The programmers hung round their cubes in despair
with hopes that a miracle soon would be there.
The users were nestled all snug in their beds
while visions of inquiries danced in their heads.
When out of the cope there arose such a clatter
I sprang from my desk to see what was the matter.
And what to my wandering eyes should appear
but a super contractor with a six pack of beer.
His resume glowed with experience so rare
he turned out great code with a bit-pushers flair.

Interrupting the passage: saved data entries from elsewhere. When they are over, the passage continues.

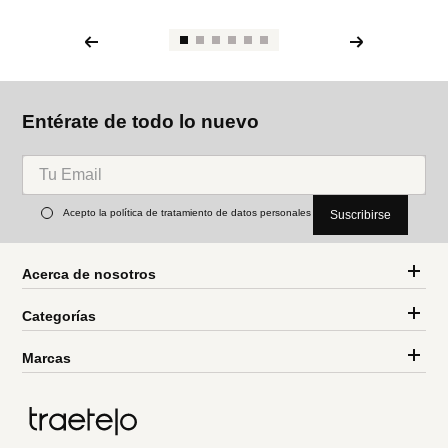
Entérate de todo lo nuevo
Acepto la política de tratamiento de datos personales
Suscribirse
Acerca de nosotros
Categorías
Marcas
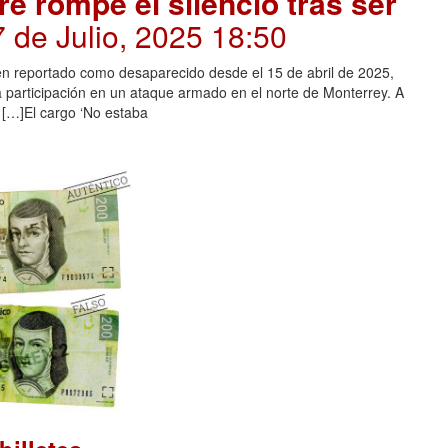
 rompe el silencio tras ser
7 de Julio, 2025 18:50
en reportado como desaparecido desde el 15 de abril de 2025,
a participación en un ataque armado en el norte de Monterrey. A
a […]El cargo ‘No estaba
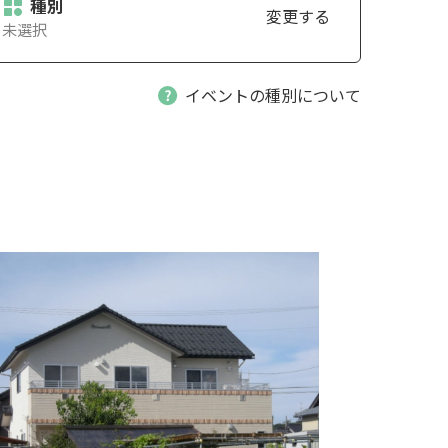
種別
変更する
未選択
イベントの種別について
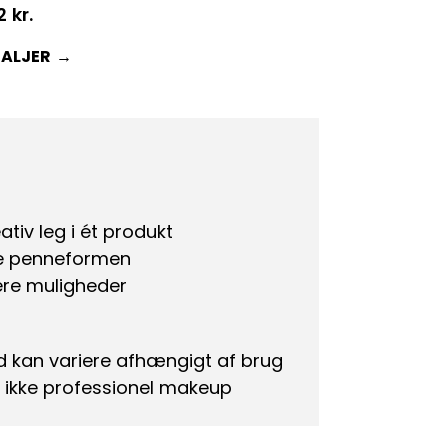
2
kr.
TALJER
iv leg i ét produkt
re penneformen
lere muligheder
 kan variere afhængigt af brug
g ikke professionel makeup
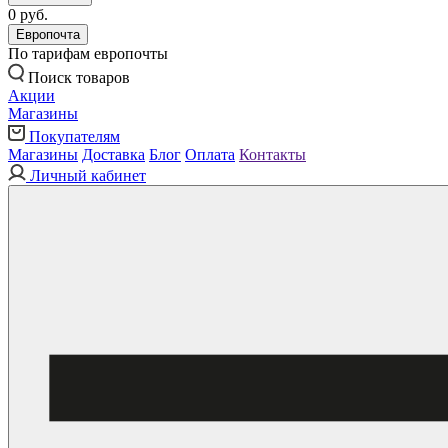
0 руб.
Европочта
По тарифам европочты
Поиск товаров
Акции
Магазины
Покупателям
Магазины
Доставка
Блог
Оплата
Контакты
Личный кабинет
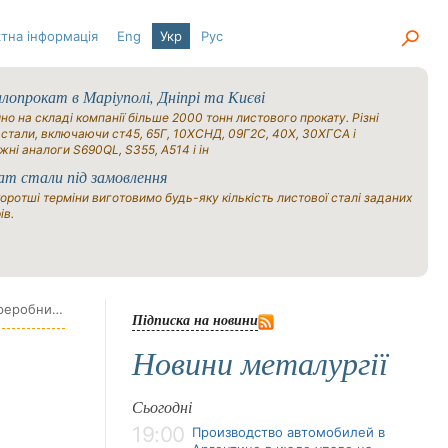
тна інформація
Eng
Укр
Рус
опрокат в Маріуполі, Дніпрі та Києві
но на складі компанії більше 2000 тонн листового прокату. Різні
 стали, включаючи ст45, 65Г, 10ХСНД, 09Г2С, 40Х, 30ХГСА і
жні аналоги S690QL, S355, A514 і ін
ат стали під замовлення
оротші терміни виготовимо будь-яку кількість листової сталі заданих
ів.
Італійська компанія Assofermet попереджає, що заходи безпеки та CBAM можуть завдати шкоди переробникам та дистрибуції.
Підписка на новини
Новини металургії
Сьогодні
19:00
Производство автомобилей в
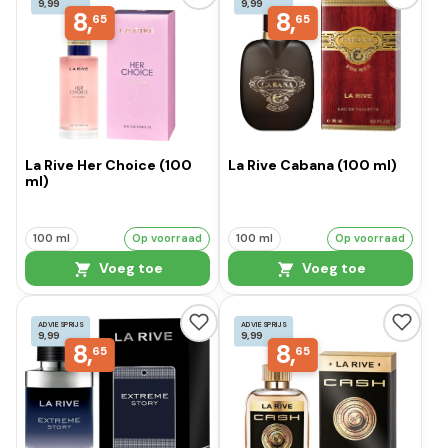
9,99
9,99
8,
8,
65
65
La Rive Her Choice (100
La Rive Cabana (100 ml)
ml)
100 ml
Op voorraad
100 ml
Op voorraad
Voeg toe
Voeg toe
ADVIESPRIJS
ADVIESPRIJS
9,99
9,99
8,
8,
65
65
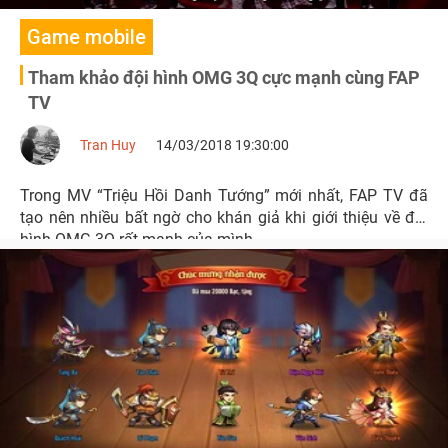
Game mobile
Tham khảo đội hình OMG 3Q cực mạnh cùng FAP
TV
Tran Huy
14/03/2018 19:30:00
Trong MV “Triệu Hồi Danh Tướng” mới nhất, FAP TV đã
tạo nên nhiều bất ngờ cho khán giả khi giới thiệu về đội
hình OMG 3Q rất mạnh của mình.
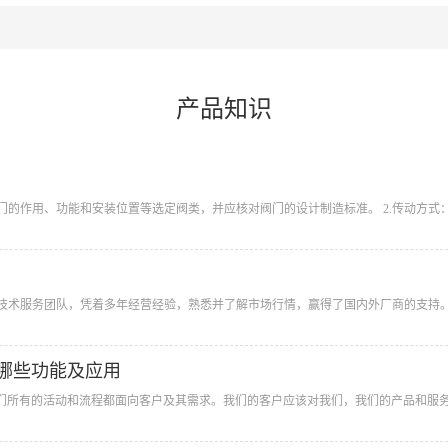
产品知识
阀门的作用、功能和安装位置等选定阀类，并应核对阀门的设计制造标准。 2.传动方式：
技术服务团队，凭着多年经营经验，熟悉并了解市场行情，赢得了国内外厂商的支持。
拥有哪些功能及应用
品。我们所有的活动和流程都面向客户及其需求。我们的客户应该对我们，我们的产品和服务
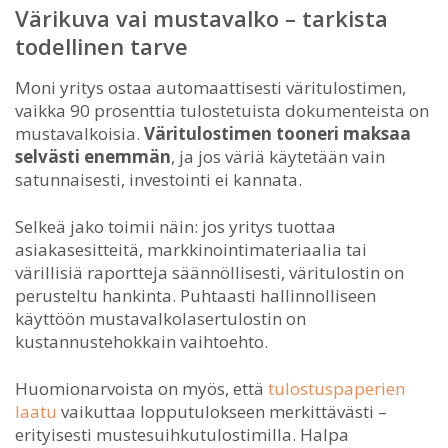
Värikuva vai mustavalko – tarkista
todellinen tarve
Moni yritys ostaa automaattisesti väritulostimen,
vaikka 90 prosenttia tulostetuista dokumenteista on
mustavalkoisia.
Väritulostimen tooneri maksaa
selvästi enemmän
, ja jos väriä käytetään vain
satunnaisesti, investointi ei kannata.
Selkeä jako toimii näin: jos yritys tuottaa
asiakasesitteitä, markkinointimateriaalia tai
värillisiä raportteja säännöllisesti, väritulostin on
perusteltu hankinta. Puhtaasti hallinnolliseen
käyttöön mustavalkolasertulostin on
kustannustehokkain vaihtoehto.
Huomionarvoista on myös, että
tulostuspaperien
laatu
vaikuttaa lopputulokseen merkittävästi –
erityisesti mustesuihkutulostimilla. Halpa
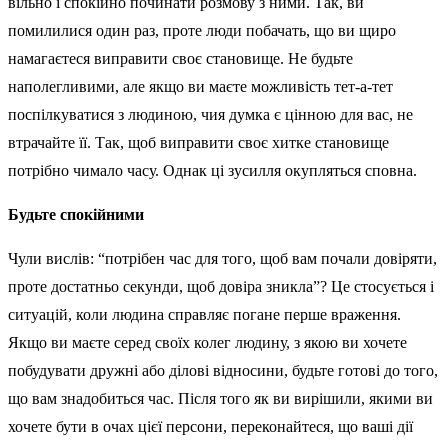
вільно і спокійно починати розмову з ними. Так, ви
помилилися один раз, проте люди побачать, що ви щиро
намагаєтеся виправити своє становище. Не будьте
наполегливими, але якщо ви маєте можливість тет-а-тет
поспілкуватися з людиною, чия думка є цінною для вас, не
втрачайте її. Так, щоб виправити своє хитке становище
потрібно чимало часу. Однак ці зусилля окупляться сповна.
Будьте спокійними
Чули вислів: “потрібен час для того, щоб вам почали довіряти,
проте достатньо секунди, щоб довіра зникла”? Це стосується і
ситуацій, коли людина справляє погане перше враження.
Якщо ви маєте серед своїх колег людину, з якою ви хочете
побудувати дружні або ділові відносини, будьте готові до того,
що вам знадобиться час. Після того як ви вирішили, якими ви
хочете бути в очах цієї персони, переконайтеся, що ваші дії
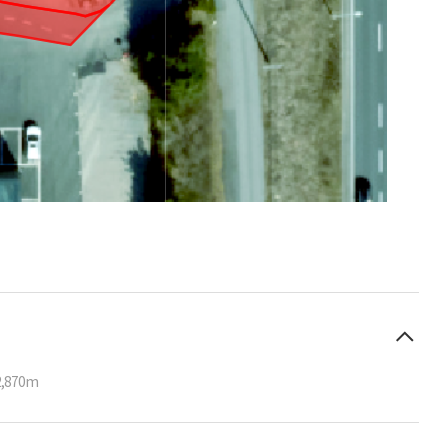
2,870m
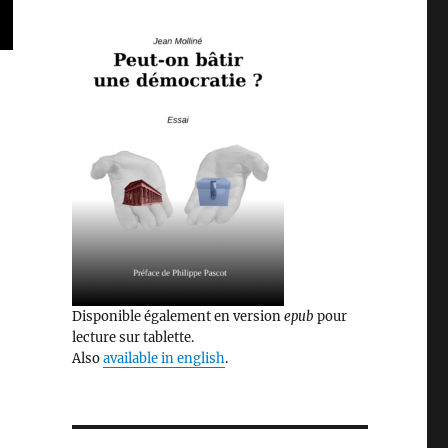
Disponible également en version
epub
pour
lecture sur tablette.
Also
available in english
.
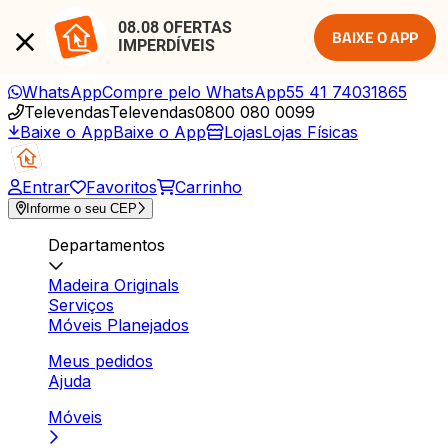
08.08 OFERTAS 
BAIXE O APP
IMPERDÍVEIS
WhatsApp
Compre pelo WhatsApp
55 41 74031865
Televendas
Televendas
0800 080 0099
Baixe o App
Baixe o App
Lojas
Lojas Físicas
Entrar
Favoritos
Carrinho
Informe o seu CEP
Departamentos
Madeira Originals
Serviços
Móveis Planejados
Meus pedidos
Ajuda
Móveis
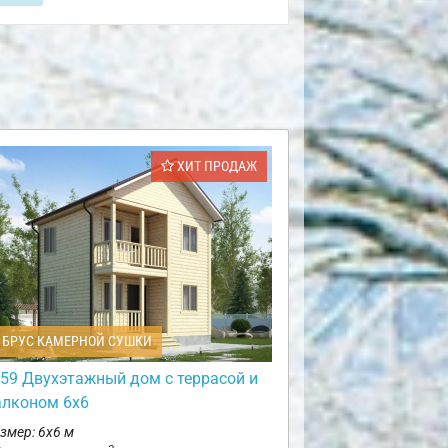
ХИТ ПРОДАЖ
БРУС КАМЕРНОЙ СУШКИ
59 Двухэтажный дом с террасой и
алконом 6х6
змер: 6х6 м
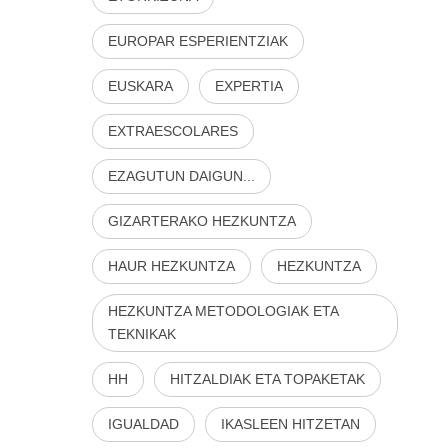
EUROPAR ESPERIENTZIAK
EUSKARA
EXPERTIA
EXTRAESCOLARES
EZAGUTUN DAIGUN...
GIZARTERAKO HEZKUNTZA
HAUR HEZKUNTZA
HEZKUNTZA
HEZKUNTZA METODOLOGIAK ETA
TEKNIKAK
HH
HITZALDIAK ETA TOPAKETAK
IGUALDAD
IKASLEEN HITZETAN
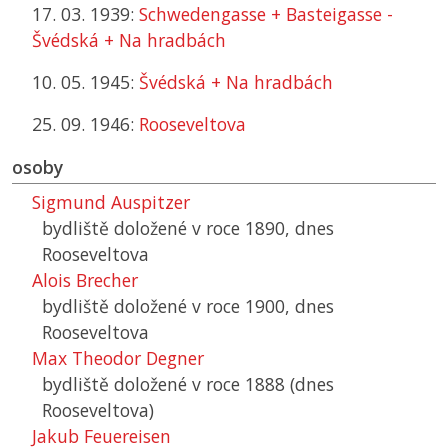
17. 03. 1939:
Schwedengasse + Basteigasse -
Švédská + Na hradbách
10. 05. 1945:
Švédská + Na hradbách
25. 09. 1946:
Rooseveltova
osoby
Sigmund Auspitzer
bydliště doložené v roce 1890, dnes
Rooseveltova
Alois Brecher
bydliště doložené v roce 1900, dnes
Rooseveltova
Max Theodor Degner
bydliště doložené v roce 1888 (dnes
Rooseveltova)
Jakub Feuereisen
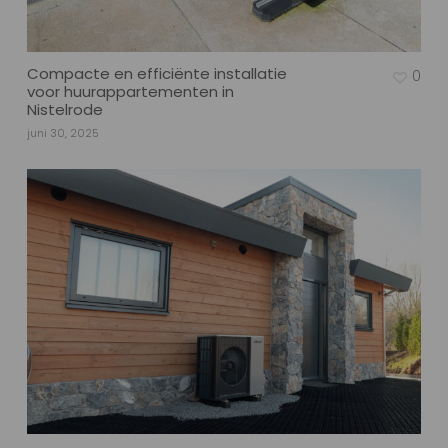
Compacte en efficiënte installatie
0
voor huurappartementen in
Nistelrode
juni 30, 2025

More rapid than eagles, his programs they came –
he whistled and shouted and called them by name;
“on update, on add, on enquire, on delete, on batch jobs,
on closing, on function complete.”
His eyes were glazed over, fingers nimble and lean
from weekends and nights spent in front of the screen.
A wink of his eye and a twist of his head
soon gave me to know I had nothing dread.
He spoke not a word but went straight to his work
turning specs into code; then he turned with a jerk
and laying his finger upon the enter key,
the system came up and worked perfectly.
The updates updated, the deletes they deleted,
the inquiries inquired, the closing completed.
He tested each whistle, he tested each bell,
and with nary abend, all had gone well.
They system was finished, the tests were concluded,
the client’s last changes were even included.
And the user exclaimed with a snarl and a taunt,
“IT’S JUST WHAT I ASKED FOR, BUT NOT WHAT I WANT.”